— WHAT THE TASK REQUIRES —
The answer must be a single number: how many lines of the records below contain "vacances".
(MATERIAL PROVIDED begins)
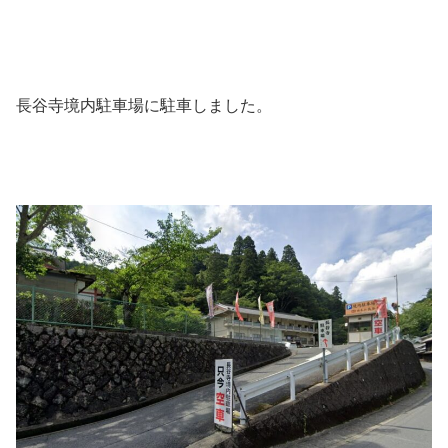
長谷寺境内駐車場に駐車しました。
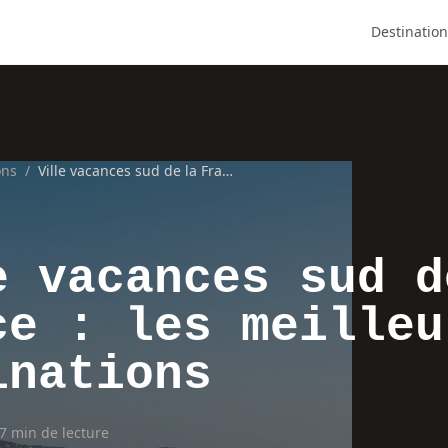
Destination
ons
/
Ville vacances sud de la France : les meilleures destinations
e vacances sud d
ce : les meilleu
inations
7 min de lecture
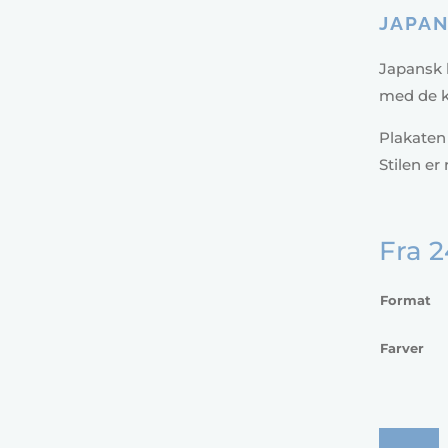
JAPAN
Japansk k
med de k
Plakaten 
Stilen er
Fra
2
Format
Farver
Japansk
(MATERIAL PROVIDED ends)
— ANSWER SPACE —
2